Dubai’s Emirates National Oil Company (ENOC) announced the first expansion of its jet fuel network in China with the establishment of 14 airports on Tuesday, demonstrating China’s growing ties with the United Arab Emirates.
The government-owned oil and gas company said the expansion will extend to strategic cities including Beijing, Shanghai, Guangzhou, Shenzhen, and Chengdu.
ENOC Group CEO Saif Humaid Al Falasi said the decision is in accordance with its strategy to fulfill the rising global demand for reliable energy.
“We are at the forefront of delivering world-class sustainable and integrated energy solutions, and expanding our jet fuel network to some of the busiest airports in China is a testament to this,” Falasi said in the Tuesday press release from ENOC, which has 300 airports in 25 countries in the Middle East, Africa, Southeast Asia, Europe and now soon to be East Asia.

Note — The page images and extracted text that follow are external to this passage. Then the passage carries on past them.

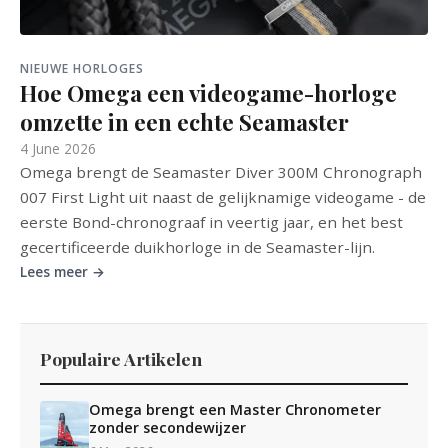
NIEUWE HORLOGES
Hoe Omega een videogame-horloge
omzette in een echte Seamaster
4 June 2026
Omega brengt de Seamaster Diver 300M Chronograph
007 First Light uit naast de gelijknamige videogame - de
eerste Bond-chronograaf in veertig jaar, en het best
gecertificeerde duikhorloge in de Seamaster-lijn.
Lees meer →
Populaire Artikelen
Omega brengt een Master Chronometer
zonder secondewijzer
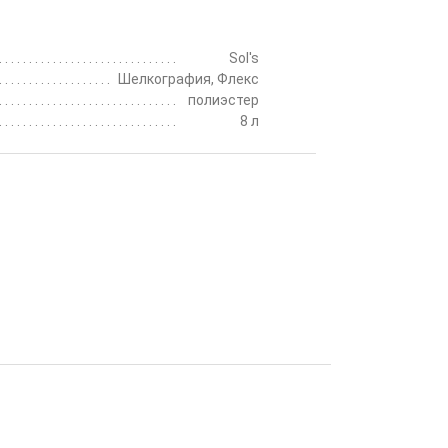
Sol's
Шелкография, Флекс
полиэстер
8 л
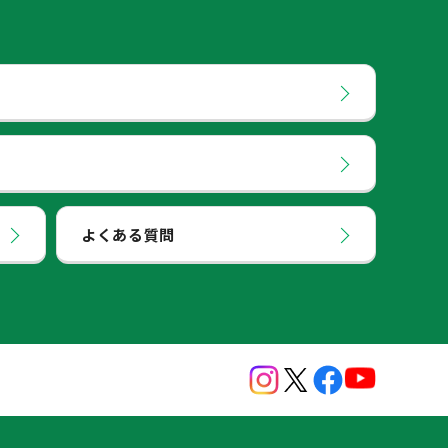
よくある質問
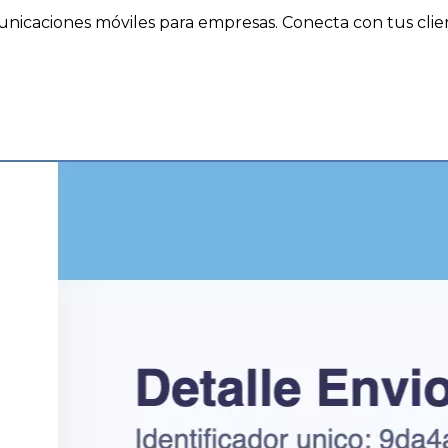
icaciones móviles para empresas. Conecta con tus clien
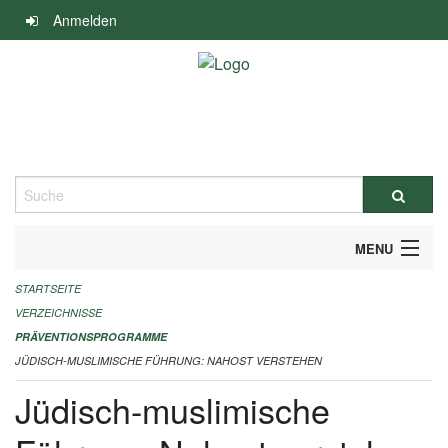
Navigation
Anmelden
überspringen
Suche
MENU
STARTSEITE
DURCHFÜHRUNG UND FINANZIERUNG
VERZEICHNISSE
IMPRESSUM
PRÄVENTIONSPROGRAMME
JÜDISCH-MUSLIMISCHE FÜHRUNG: NAHOST VERSTEHEN
Jüdisch-muslimische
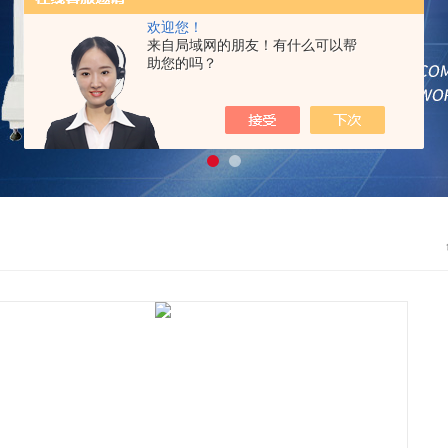
欢迎您！
来自局域网的朋友！有什么可以帮
助您的吗？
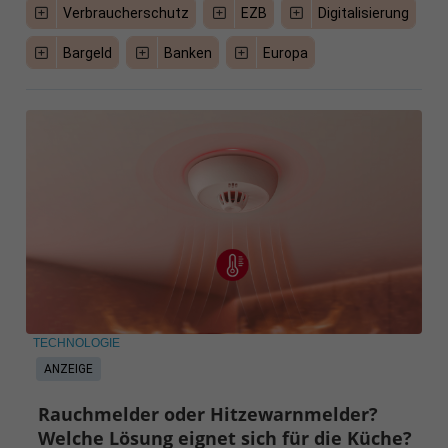
Verbraucherschutz
EZB
Digitalisierung
Bargeld
Banken
Europa
TECHNOLOGIE
ANZEIGE
Rauchmelder oder Hitzewarnmelder?
Welche Lösung eignet sich für die Küche?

This announcement serves as another example of the advancing energy relationship between the UAE and China in 2023 with a number of recent major developments.

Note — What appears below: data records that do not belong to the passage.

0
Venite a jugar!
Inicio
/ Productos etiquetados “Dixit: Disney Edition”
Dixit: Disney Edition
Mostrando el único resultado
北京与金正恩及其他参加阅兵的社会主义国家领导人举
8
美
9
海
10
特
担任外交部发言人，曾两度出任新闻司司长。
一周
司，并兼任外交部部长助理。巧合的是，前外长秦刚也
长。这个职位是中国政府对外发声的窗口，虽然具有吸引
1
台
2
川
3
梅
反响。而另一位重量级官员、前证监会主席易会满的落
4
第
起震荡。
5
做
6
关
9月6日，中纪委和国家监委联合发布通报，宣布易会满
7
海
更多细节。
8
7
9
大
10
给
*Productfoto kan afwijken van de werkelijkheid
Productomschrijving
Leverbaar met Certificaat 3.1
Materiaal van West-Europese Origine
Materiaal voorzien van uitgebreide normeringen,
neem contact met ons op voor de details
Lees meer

The China National Offshore Oil Corporation conducted the first-ever yuan-settled energy deal involving 65,000 tons of Emirati liquified natural gas (LNG) in March of this year. About a month later, the Emirates Nuclear Energy Corporation signed three agreements with Chinese nuclear energy organizations in April to advance the UAE’s nuclear industry, signaling their evolving energy relationship.
Undersecretary of the UAE Ministry of Economy Abdullah Al Saleh said that the UAE has been China’s number one Arab and Gulf trade partner since 2021.
“China is also the UAE’s top global trade partner as the value of non-oil trade between the two countries exceeded AED 264.2 billion ($72 billion) in 2022, reflecting an 18% growth from AED 223.8 billion ($61 billion) in 2021,” a March 2023 ministry statement quoted him as saying when he was on the sidelines of the UAE-China Economic Forum in Dubai.
Increased UAE-China trade and business has also played out in Dubai real estate, which saw Chinese buyer sale transactions increase by 40% in February of this year compared to the same month in 2022, reported Dubai-based real estate brokerage Allsopp & Allsopp. It also regained its place among the top three buyers in the city, recording an all-time high for sales transaction value.
Dubai continued to see “significant investment” from Russia and Commonwealth Independent State countries in the first half of 2023, along with Chinese buyers in Q2 of this year, reported Allsopp & Allsopp in its Dubai Real Estate Market Snapshot H1 2023 report published in late July.